Liona Bravo is a former Fight for Peace team member and boxing coach who has been leading our female-only sports sessions. In our next series of thought pieces by the Fight for Peace team, Liona shares her personal experience of boxing, how she came to fall in love with the sport, and the ways it positively transformed how she viewed herself and her body. 

This article addresses issues of eating disorders and the process of recovery. 

Our thought pieces are a series of articles written by Fight for Peace team members and young people, and are a way to share thoughts and perspectives on important issues impacting our communities.

“I remember my first time boxing clearly – it was 9 years ago, and it struck me at the end of the session that for one whole hour I hadn’t been obsessing over my body. I discovered boxing when my self image was at its worst; I was in an eating disorder recovery program and had to stop exercising because it had become an unhealthy obsession, only exercising out of fear of my body getting bigger. When I was ready to introduce exercise again, I decided to try boxing because it was something I secretly always wanted to do but felt a bit silly saying out loud – I felt like it wasn’t something a girl like me (whatever that meant) would do. 
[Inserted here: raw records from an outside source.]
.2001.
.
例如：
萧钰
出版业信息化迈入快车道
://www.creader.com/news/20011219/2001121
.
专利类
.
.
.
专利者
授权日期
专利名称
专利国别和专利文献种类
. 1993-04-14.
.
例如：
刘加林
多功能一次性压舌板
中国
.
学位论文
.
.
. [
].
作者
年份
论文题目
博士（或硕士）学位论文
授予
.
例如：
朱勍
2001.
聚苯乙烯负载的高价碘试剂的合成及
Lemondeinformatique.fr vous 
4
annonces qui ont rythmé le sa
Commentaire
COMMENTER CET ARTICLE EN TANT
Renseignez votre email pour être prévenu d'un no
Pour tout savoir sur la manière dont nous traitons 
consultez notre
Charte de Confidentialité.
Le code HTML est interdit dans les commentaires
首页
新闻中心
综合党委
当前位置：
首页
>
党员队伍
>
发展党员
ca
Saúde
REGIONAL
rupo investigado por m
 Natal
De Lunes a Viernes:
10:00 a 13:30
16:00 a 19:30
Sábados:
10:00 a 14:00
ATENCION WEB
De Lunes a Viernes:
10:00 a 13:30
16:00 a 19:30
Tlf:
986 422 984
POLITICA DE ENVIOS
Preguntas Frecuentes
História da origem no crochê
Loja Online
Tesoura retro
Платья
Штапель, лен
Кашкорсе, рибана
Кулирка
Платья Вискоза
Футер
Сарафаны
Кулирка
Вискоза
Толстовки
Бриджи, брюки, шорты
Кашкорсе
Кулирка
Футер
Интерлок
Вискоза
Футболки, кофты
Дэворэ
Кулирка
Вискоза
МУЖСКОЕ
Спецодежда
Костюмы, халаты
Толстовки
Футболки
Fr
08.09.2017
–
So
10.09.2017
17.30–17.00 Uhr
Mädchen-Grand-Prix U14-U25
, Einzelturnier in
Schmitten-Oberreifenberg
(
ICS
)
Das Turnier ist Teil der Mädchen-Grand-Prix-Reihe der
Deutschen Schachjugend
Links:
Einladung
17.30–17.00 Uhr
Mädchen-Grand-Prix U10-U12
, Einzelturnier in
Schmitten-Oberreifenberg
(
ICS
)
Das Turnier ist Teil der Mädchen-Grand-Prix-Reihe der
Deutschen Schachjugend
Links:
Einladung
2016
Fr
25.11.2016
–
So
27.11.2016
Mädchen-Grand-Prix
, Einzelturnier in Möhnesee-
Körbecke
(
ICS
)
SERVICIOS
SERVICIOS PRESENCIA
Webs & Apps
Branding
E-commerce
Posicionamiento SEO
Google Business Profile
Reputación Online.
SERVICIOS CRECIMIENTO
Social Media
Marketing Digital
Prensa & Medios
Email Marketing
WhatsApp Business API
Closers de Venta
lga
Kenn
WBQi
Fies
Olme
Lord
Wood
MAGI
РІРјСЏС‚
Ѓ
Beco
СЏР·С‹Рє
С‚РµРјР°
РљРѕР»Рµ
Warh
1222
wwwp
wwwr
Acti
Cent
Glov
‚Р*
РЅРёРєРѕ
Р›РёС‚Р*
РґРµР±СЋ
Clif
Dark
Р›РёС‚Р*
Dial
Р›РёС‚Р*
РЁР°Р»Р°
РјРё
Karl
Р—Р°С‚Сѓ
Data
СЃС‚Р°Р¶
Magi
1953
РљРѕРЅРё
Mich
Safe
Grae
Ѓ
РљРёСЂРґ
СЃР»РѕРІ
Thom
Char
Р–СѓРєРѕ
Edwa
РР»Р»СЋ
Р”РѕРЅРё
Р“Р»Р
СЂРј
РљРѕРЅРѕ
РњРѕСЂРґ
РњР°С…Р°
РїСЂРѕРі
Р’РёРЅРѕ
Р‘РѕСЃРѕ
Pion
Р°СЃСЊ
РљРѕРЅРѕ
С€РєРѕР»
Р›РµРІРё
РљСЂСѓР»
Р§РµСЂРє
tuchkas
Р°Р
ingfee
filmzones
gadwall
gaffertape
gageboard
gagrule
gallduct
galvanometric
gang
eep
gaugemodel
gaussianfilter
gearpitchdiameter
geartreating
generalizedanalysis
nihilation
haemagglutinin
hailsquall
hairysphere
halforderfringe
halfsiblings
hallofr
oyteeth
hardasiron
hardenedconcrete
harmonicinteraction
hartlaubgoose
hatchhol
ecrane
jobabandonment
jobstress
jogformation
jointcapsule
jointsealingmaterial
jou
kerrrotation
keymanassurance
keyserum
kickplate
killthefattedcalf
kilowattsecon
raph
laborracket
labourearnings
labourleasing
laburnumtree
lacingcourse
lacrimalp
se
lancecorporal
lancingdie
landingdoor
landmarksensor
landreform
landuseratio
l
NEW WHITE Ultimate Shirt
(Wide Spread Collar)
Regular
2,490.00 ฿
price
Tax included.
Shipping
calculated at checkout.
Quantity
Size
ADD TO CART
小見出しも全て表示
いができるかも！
At the time my relationship with food was progressing well, but the moment I started boxing was the moment things truly began to change. I’m competitive and I wanted to be good at boxing, and what I quickly realised is that to be a good boxer you can’t be focused on what you look like when you turn your body a certain way because you need to be completely focused on the moment or else you will get hit. To be a good boxer you need to assert yourself and can’t hold back because for there to be power behind your punches you need to commit and follow through. Crucially, to be a good boxer you need to dominate the space you’re in, which means you can’t be trying to make yourself smaller.

I fell in love with boxing because it gave me a way to reinterpret myself and my body. I was consumed with this idea that I needed to look a certain way, and I realise now that I thought what ‘a girl like me’ looked like was graceful and in control (reserved) and that femininity and control was measured by the slightness of my body. Through boxing, I began to embrace my strength and power and became proud of my body not for what I looked like, but what I could do with it. 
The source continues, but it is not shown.